§ **What the task asks**
The goal here is an exact copy of the entries below, without their pictures.
####################
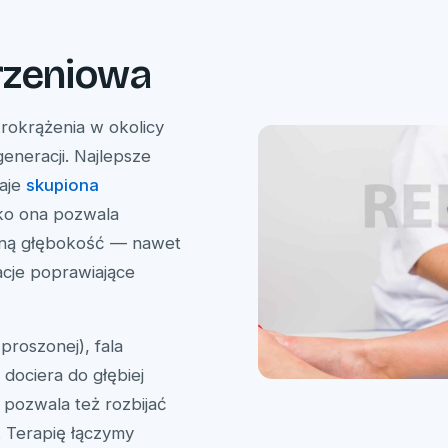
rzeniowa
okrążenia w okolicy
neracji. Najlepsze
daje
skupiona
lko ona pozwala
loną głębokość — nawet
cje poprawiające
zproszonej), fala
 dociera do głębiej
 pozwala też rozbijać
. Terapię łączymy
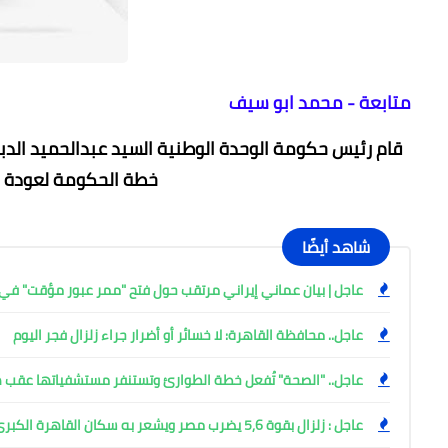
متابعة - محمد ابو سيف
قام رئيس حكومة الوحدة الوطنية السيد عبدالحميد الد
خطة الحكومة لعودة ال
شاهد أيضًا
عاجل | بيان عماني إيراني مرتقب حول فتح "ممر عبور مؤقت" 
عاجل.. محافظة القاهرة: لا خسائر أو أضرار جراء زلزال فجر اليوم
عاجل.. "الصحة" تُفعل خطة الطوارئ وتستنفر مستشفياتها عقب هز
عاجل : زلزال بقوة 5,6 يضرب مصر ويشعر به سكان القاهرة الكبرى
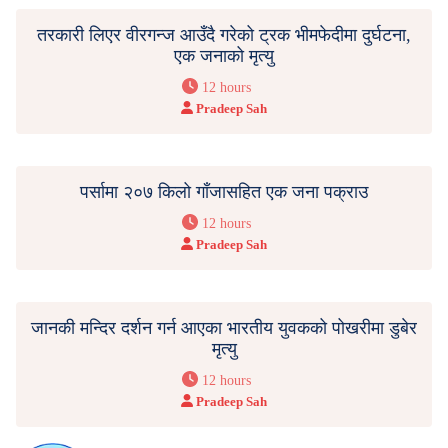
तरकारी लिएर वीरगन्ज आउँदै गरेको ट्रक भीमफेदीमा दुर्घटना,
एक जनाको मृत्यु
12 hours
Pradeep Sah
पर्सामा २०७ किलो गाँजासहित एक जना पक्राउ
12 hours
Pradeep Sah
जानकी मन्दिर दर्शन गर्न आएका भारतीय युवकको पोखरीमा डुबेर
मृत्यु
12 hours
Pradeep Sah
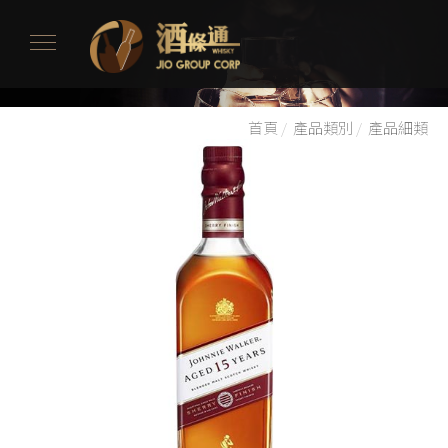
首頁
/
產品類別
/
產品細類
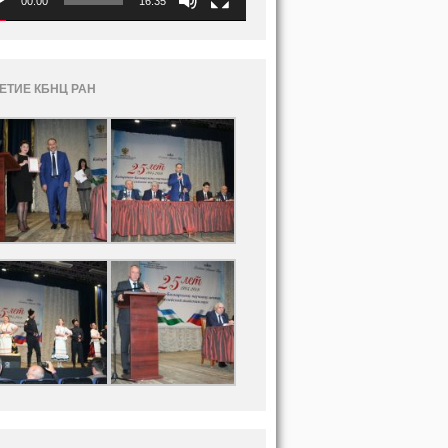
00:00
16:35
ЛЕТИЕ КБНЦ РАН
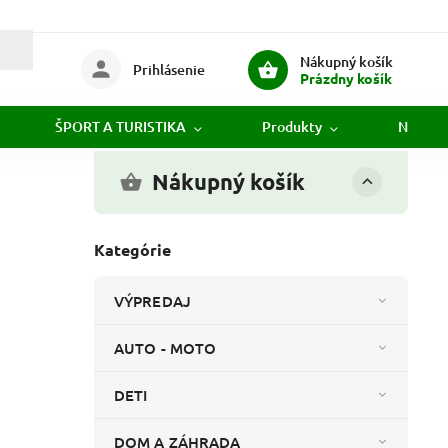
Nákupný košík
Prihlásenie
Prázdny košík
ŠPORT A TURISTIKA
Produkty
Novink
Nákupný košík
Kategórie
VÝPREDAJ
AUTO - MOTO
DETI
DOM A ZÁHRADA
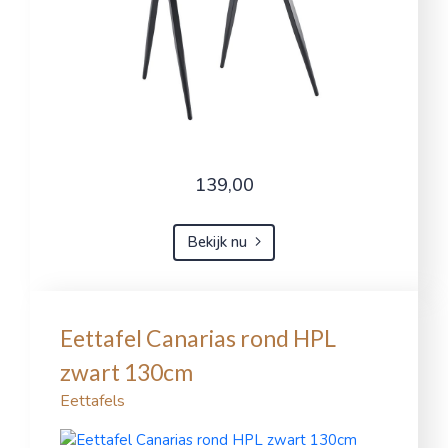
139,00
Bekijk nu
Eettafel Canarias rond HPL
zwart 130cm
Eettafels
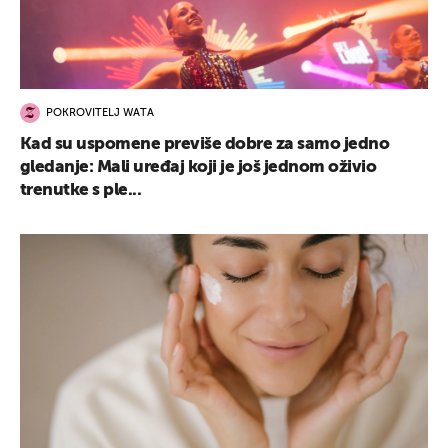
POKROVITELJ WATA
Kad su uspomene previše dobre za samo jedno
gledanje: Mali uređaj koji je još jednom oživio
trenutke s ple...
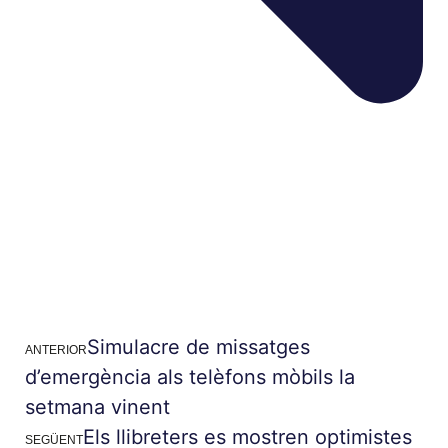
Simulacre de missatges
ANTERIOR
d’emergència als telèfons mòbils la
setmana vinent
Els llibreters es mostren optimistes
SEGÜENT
####################
§ **Completed exercise**
rzeniowa
okrążenia w okolicy
neracji. Najlepsze
daje
skupiona
lko ona pozwala
loną głębokość — nawet
cje poprawiające
zproszonej), fala
 dociera do głębiej
 pozwala też rozbijać
. Terapię łączymy
متابعة - محمد ابو سيف
قام رئيس حكومة الوحدة الوطنية السيد عبدالحميد الد
خطة الحكومة لعودة ال
شاهد أيضًا
عاجل | بيان عماني إيراني مرتقب حول فتح "ممر عبور مؤقت" 
عاجل.. محافظة القاهرة: لا خسائر أو أضرار جراء زلزال فجر اليوم
عاجل.. "الصحة" تُفعل خطة الطوارئ وتستنفر مستشفياتها عقب هز
عاجل : زلزال بقوة 5,6 يضرب مصر ويشعر به سكان القاهرة الكبرى
तरकारी लिएर वीरगन्ज आउँदै गरेको ट्रक भीमफेदीमा दुर्घटना,
एक जनाको मृत्यु
12 hours
Pradeep Sah
पर्सामा २०७ किलो गाँजासहित एक जना पक्राउ
12 hours
Pradeep Sah
जानकी मन्दिर दर्शन गर्न आएका भारतीय युवकको पोखरीमा डुबेर
मृत्यु
12 hours
Pradeep Sah
首頁
/
產品類別
/
產品細類
00:00
16:35
ЛЕТИЕ КБНЦ РАН
Nákupný košík
Prihlásenie
Prázdny košík
ŠPORT A TURISTIKA
Produkty
Novink
Nákupný košík
Kategórie
VÝPREDAJ
AUTO - MOTO
DETI
DOM A ZÁHRADA
139,00
Bekijk nu
Eettafel Canarias rond HPL
zwart 130cm
Eettafels
POKROVITELJ WATA
Kad su uspomene previše dobre za samo jedno
gledanje: Mali uređaj koji je još jednom oživio
trenutke s ple...
Simulacre de missatges
ANTERIOR
d’emergència als telèfons mòbils la
setmana vinent
Els llibreters es mostren optimistes
SEGÜENT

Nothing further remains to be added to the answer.